Most of the time...in the past maybe...teachers addressed this by telling kids the historical background of the text. (I've seen some great and engaging lectures and powerpoints on the background of King Lear and Fahrenheit 451.) Teachers explain the when and the why. But how is a reader supposed to know that there is something more to know about the text? How does the reader know how to think about a text? How is the reader supposed to know that there might be something more to consider? 

Without examination and explicit teaching of how one processes and analyzes texts, we are teaching Ring around the Rosie and NOT our standards. How can we teach students to know when Inquiry and Research are warranted to aid comprehension and analysis? How does one use Author's Purpose and Craft to reveal the meaning? 

If we don't figure this out, when kids encounter a more complex text, they will - again - be relying on the teacher to give the background and context of the work or continue in uniformed oblivion about the text's purpose and message as well as how a critical reader uses inquiry, multiple texts, and connections to craft meaning. 

While I agree with the premise of the video (that we can use simple texts to teach complex thinking skills for the first exposure), I do not think that asking complex questions about simple texts is going to be any more fruitful than holding hands and singing Ring around the Rosie as we fall on the ground and pretend to be dead. We might as well be.

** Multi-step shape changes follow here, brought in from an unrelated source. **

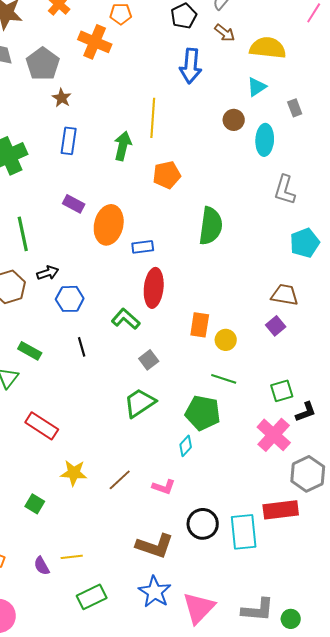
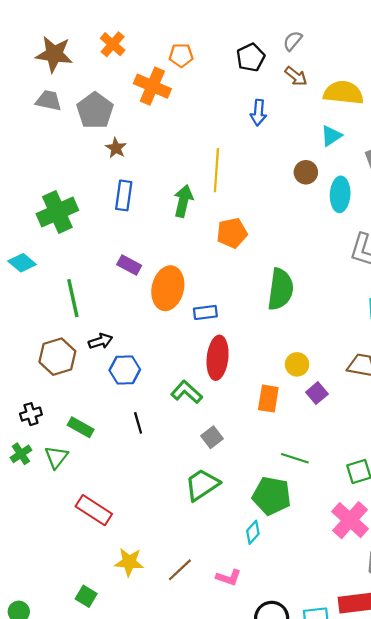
blue arrow: (191, 66) -> (258, 113), size x0.7
purple square: (276, 326) -> (317, 393), moved
yellow circle: (226, 340) -> (297, 364), moved

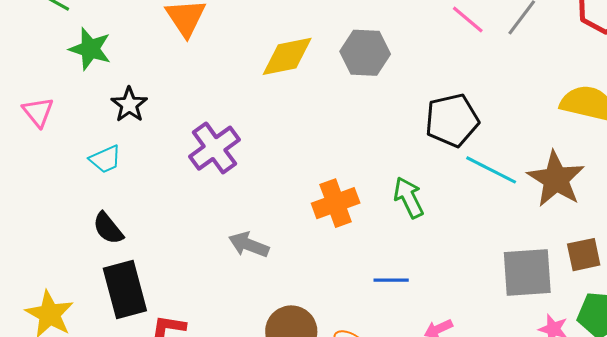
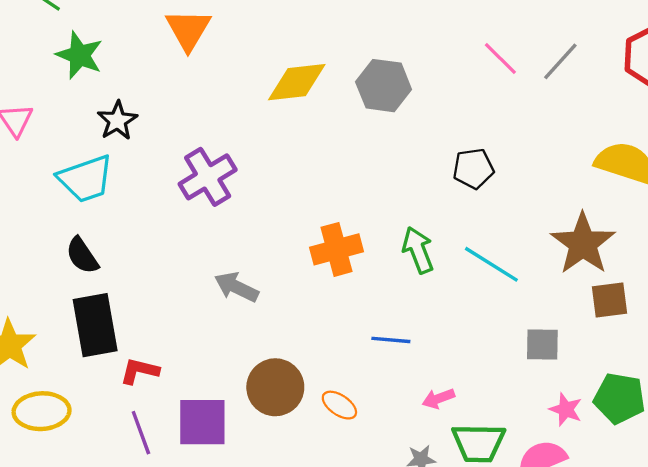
black pentagon: (452, 120) -> (473, 169), size x0.7
cyan trapezoid: (105, 159) -> (86, 179), size x1.6
cyan line: (491, 170) -> (491, 264), moved
brown square: (584, 255) -> (610, 300), moved
gray square: (527, 273) -> (542, 344), size x0.6

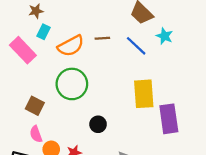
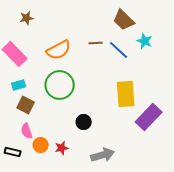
cyan rectangle: (44, 32) -> (19, 85), moved, turned 48
brown line: (102, 38) -> (96, 43), moved
purple rectangle: (169, 119) -> (149, 117), turned 52

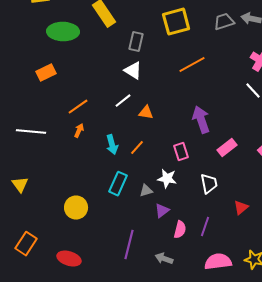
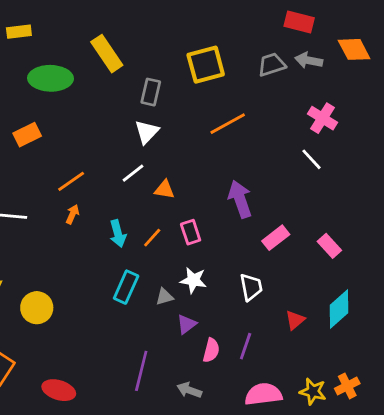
white triangle: (133, 71) -> (147, 132), turned 42
pink rectangle: (181, 152) -> (191, 232), moved
yellow circle: (76, 208) -> (37, 308), moved

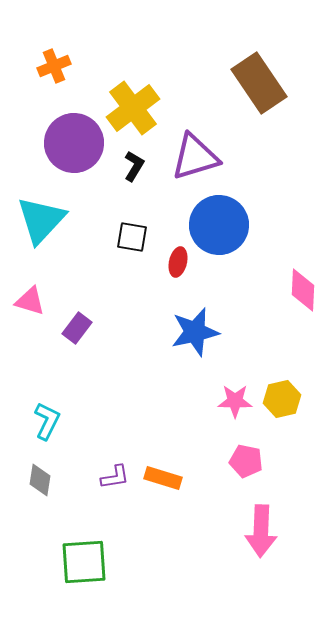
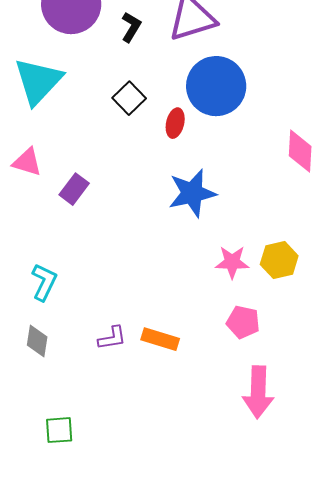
black square: (132, 237) -> (129, 98), turned 36
green square: (84, 562) -> (59, 430), moved, size x0.6

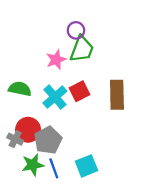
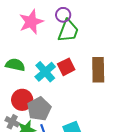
pink star: (56, 60) -> (31, 22), moved, size x1.4
gray cross: (15, 139) -> (12, 122), moved

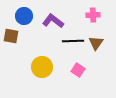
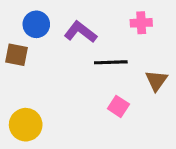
brown triangle: (96, 43) -> (156, 81), moved
yellow circle: (42, 67) -> (26, 125), moved

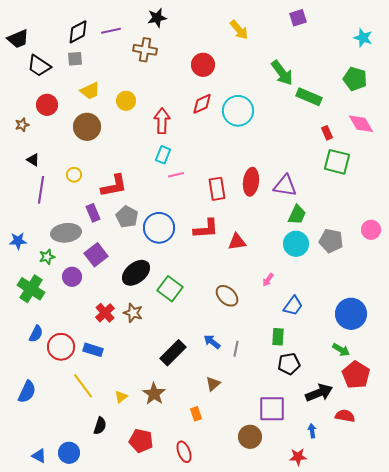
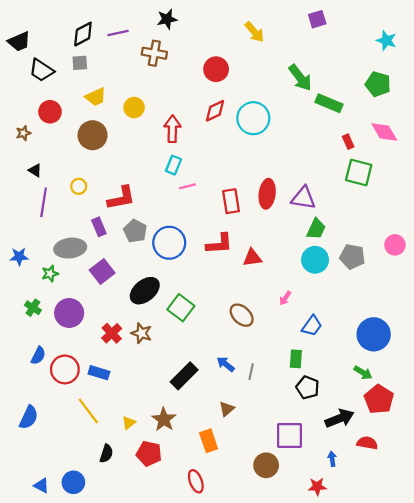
purple circle: (72, 277) -> (69, 313), moved, size x1.4
green cross: (31, 289) -> (33, 308), size x0.6
black pentagon: (289, 364) -> (308, 388), turned 30
orange rectangle: (196, 414) -> (209, 441), size x1.5
red pentagon: (141, 441) -> (149, 454), moved

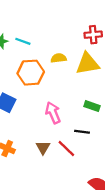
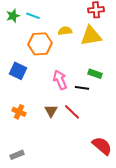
black line: (82, 132) -> (82, 88), moved

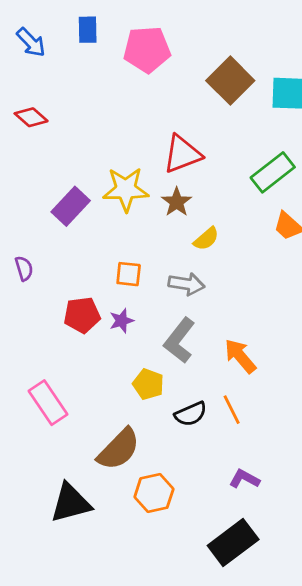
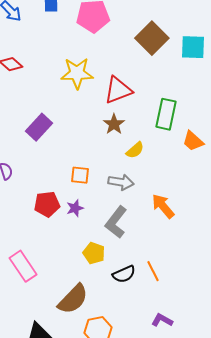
green rectangle: (273, 172) -> (166, 114), moved, turned -40
yellow star: (126, 189) -> (77, 73), moved
orange arrow: (240, 356) -> (163, 206), moved

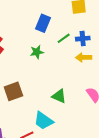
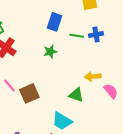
green line: (64, 38) -> (77, 36), turned 48
yellow arrow: (84, 58) -> (93, 76), moved

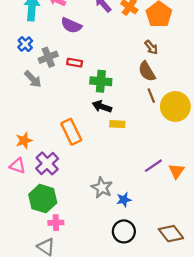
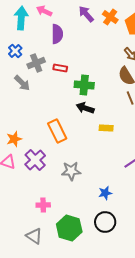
purple semicircle: (71, 25) -> (57, 34), turned -114
yellow rectangle: (117, 124) -> (106, 128), moved
gray star: (102, 188) -> (71, 171), moved, turned -30
green hexagon: (43, 199) -> (69, 228), moved
pink cross: (56, 223) -> (43, 205), moved

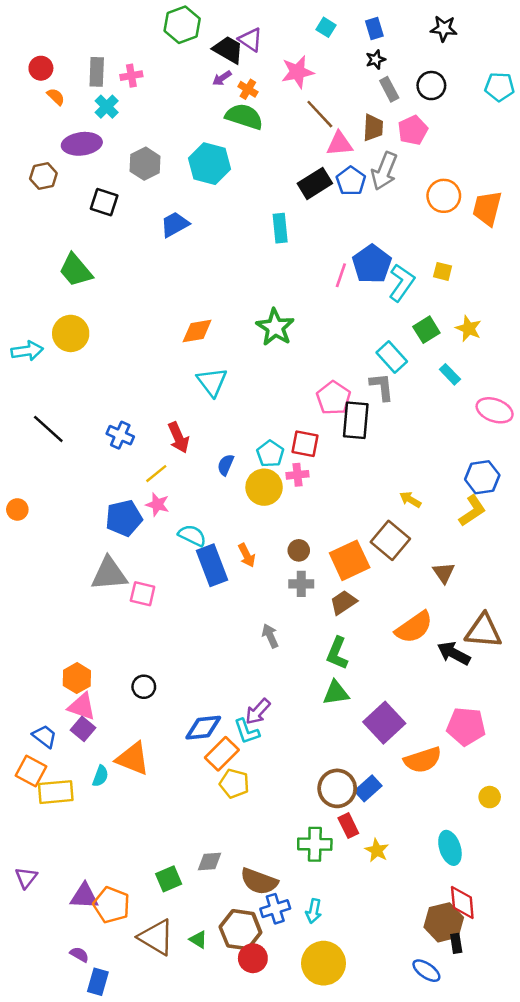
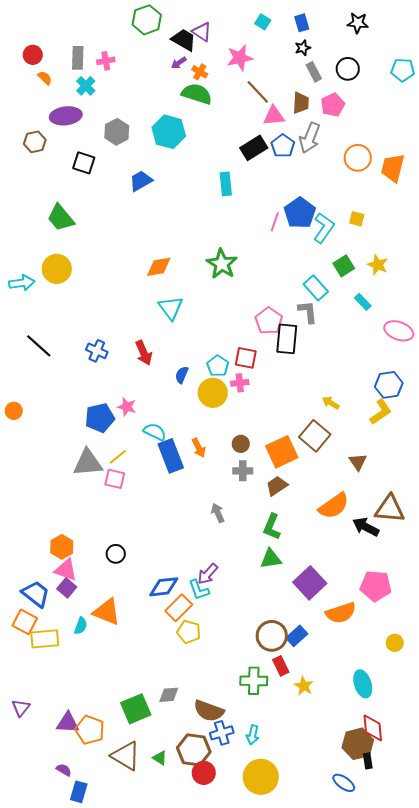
yellow line: (156, 474) -> (118, 457), moved
blue trapezoid: (45, 736) -> (36, 594), size x1.4
green square: (169, 879) -> (136, 709), size x1.4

Task levels focus on the whether something is right or wrong, the content of the text or task. Process levels focus on how something is done, how we know, the thinking. Self-extending levels focus on the awareness a person needs to identify problems and what needs to be done next. Don't we need students to be able to understand HOW they comprehend and read? Don't we need students to be the ones who notice and respond when something isn't working. 

Here are some of the questions posed in the video about Dr. Seuss' Yertle the Turtle. All of these questions focus on the CONTENT of the text and nothing to do with how one would do something similar if given another text. 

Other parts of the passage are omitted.